According to the technical scheme provided by the embodiment, the data cube is created through the fact table and the associated dimension table, data pre-calculation is performed on all possible combinations of dimensions in the data cube, pre-calculation results are stored in the open source database, and calculation and storage of big data based on MOLAP can be achieved. Meanwhile, when a user inquires, the server can determine the inquiry result according to the corresponding pre-calculation result without writing SQL sentences and only by dragging dimensions and measurement in the page of the client, so that the data inquiry process is simplified, and the inquiry response speed is improved.
On the basis of the above embodiment, the cube creation module 701 includes: the data table creating unit is used for creating a corresponding fact table and a corresponding dimension table according to the table item requirements of the fact table and the dimension table in a preset data analysis model; the data import unit is used for importing the data in the external database into the fact table and the dimension table according to the table item requirements of the fact table and the dimension table; and the cube creating unit is used for creating the data cube by using the fact table and the dimension table according to metadata in the data analysis model, wherein the metadata is used for indicating attribute parameters and creating rules of the data cube.

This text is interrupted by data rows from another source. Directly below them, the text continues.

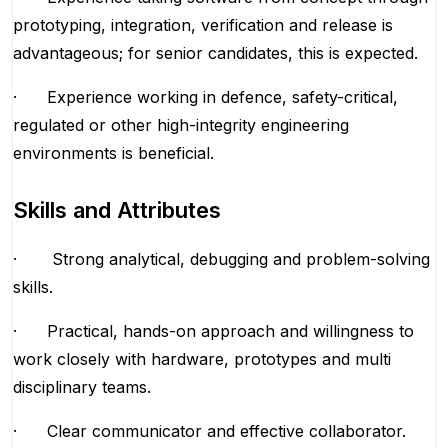
prototyping, integration, verification and release is
advantageous; for senior candidates, this is expected.
· Experience working in defence, safety-critical,
regulated or other high-integrity engineering
environments is beneficial.
Skills and Attributes
· Strong analytical, debugging and problem-solving
skills.
· Practical, hands-on approach and willingness to
work closely with hardware, prototypes and multi
disciplinary teams.
· Clear communicator and effective collaborator.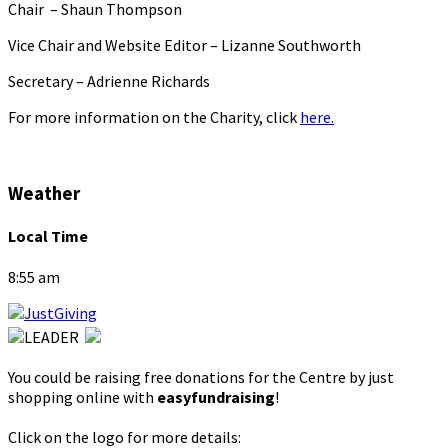
Chair – Shaun Thompson
Vice Chair and Website Editor – Lizanne Southworth
Secretary – Adrienne Richards
For more information on the Charity, click
here.
Weather
Local Time
8:55 am
You could be raising free donations for the Centre by just
shopping online with
easyfundraising
!
Click on the logo for more details: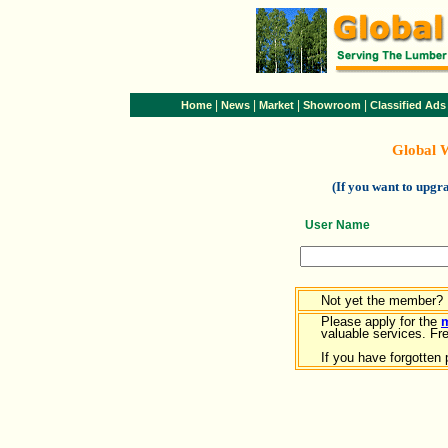
|
|
|
|
Home
News
Market
Showroom
Classified Ads
Global 
(If you want to upg
User Name
Not yet the member?
Please apply for the
valuable services. Free
If you have forgotten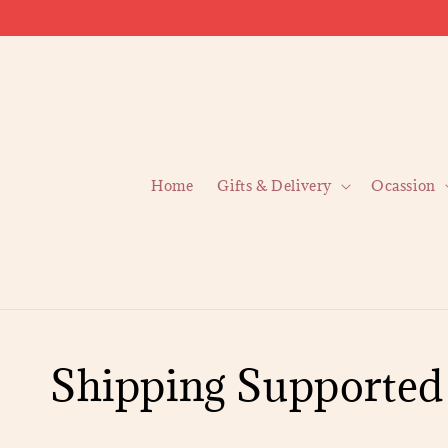
Home
Gifts & Delivery
Ocassion
Shipping Supported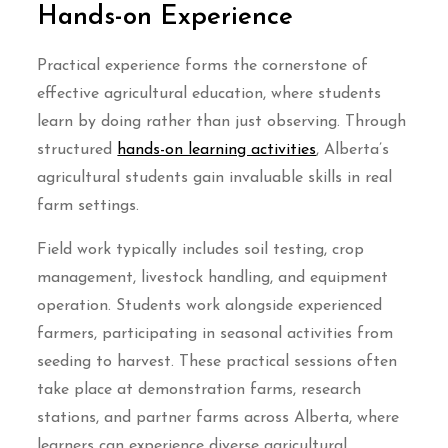
Hands-on Experience
Practical experience forms the cornerstone of
effective agricultural education, where students
learn by doing rather than just observing. Through
structured
hands-on learning activities
, Alberta’s
agricultural students gain invaluable skills in real
farm settings.
Field work typically includes soil testing, crop
management, livestock handling, and equipment
operation. Students work alongside experienced
farmers, participating in seasonal activities from
seeding to harvest. These practical sessions often
take place at demonstration farms, research
stations, and partner farms across Alberta, where
learners can experience diverse agricultural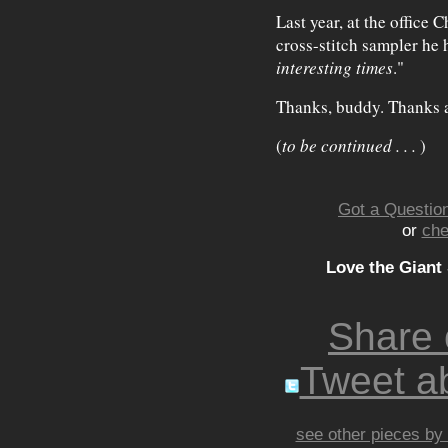
Last year, at the office 
cross-stitch sampler he 
interesting times
."
Thanks, buddy. Thanks 
(
to be continued . . .
)
Got a Question
or
che
Love the Giant
Share
Tweet ab
see other pieces by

On the basis of the above embodiment, the pre-calculation module 702 includes: the pre-calculation task starting unit is used for starting a pre-calculation programming model task according to metadata in the data analysis model and reading data of all dimension tables and fact tables corresponding to the data cube; the combination unit is used for arranging and combining the dimensions of all the dimension tables to obtain all possible combinations including the empty sets; the aggregation unit is used for carrying out aggregation operation on the combination containing all dimensions according to a set aggregation rule to obtain an aggregation value; an input value determining unit for inputting a combination including all dimensions as a key value of the pre-calculation programming model and inputting an aggregation value as a key word of the pre-calculation programming model; the result generation unit is used for obtaining a new dimension combination and an aggregation value corresponding to the new dimension combination by utilizing the pre-calculation programming model; and the circulating unit is used for sequentially inputting the new dimension combination as a key value of the pre-calculation programming model, inputting the aggregation value corresponding to the new dimension combination as a key word of the pre-calculation programming model, and obtaining the new dimension combination and the aggregation value corresponding to the new dimension combination by using the pre-calculation programming model until all possible combinations and the aggregation values of all the possible combinations are obtained.

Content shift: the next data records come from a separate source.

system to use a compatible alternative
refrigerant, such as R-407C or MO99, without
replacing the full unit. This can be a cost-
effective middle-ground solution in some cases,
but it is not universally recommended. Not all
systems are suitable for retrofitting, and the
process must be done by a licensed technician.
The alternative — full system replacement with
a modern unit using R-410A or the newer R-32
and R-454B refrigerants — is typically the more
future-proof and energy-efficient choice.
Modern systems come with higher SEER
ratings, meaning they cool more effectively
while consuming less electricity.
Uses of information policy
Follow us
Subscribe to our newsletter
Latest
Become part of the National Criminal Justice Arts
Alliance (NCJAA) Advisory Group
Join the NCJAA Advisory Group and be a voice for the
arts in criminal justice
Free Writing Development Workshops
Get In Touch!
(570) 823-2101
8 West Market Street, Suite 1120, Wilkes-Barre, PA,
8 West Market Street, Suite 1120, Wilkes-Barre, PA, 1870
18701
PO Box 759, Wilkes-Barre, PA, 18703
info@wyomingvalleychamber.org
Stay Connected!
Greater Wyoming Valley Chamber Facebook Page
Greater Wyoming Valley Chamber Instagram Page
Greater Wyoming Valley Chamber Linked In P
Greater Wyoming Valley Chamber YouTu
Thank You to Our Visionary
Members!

On the basis of the above embodiment, the saving module 703 includes: the table building unit is used for creating an open source database table for storing pre-calculation results; the storage task establishing unit is used for starting the storage programming model task and taking the pre-calculation result as the input of the storage programming model task; the file generating unit is used for generating a corresponding binary format file by using the storage programming model; the result import unit is used for importing the binary format file into the open source database table by using the bulk load of the open source database so as to realize the storage of the pre-calculation result in the open source database; and the relational storage unit is used for storing the corresponding relation between the pre-calculation result and the open source database table into the metadata of the data analysis model.
On the basis of the above embodiment, the table building unit includes: the capacity determining subunit is used for determining the capacity of a storage area set for the open source database table in the open source database; the quantity value determining subunit is used for determining the quantity value of the storage area required when the pre-calculation result is stored in the open source database table according to the size of the pre-calculation result; and the creating subunit is used for sending the quantity value to the open source database so that the open source database creates an open source database table for storing the pre-calculation result according to the quantity value.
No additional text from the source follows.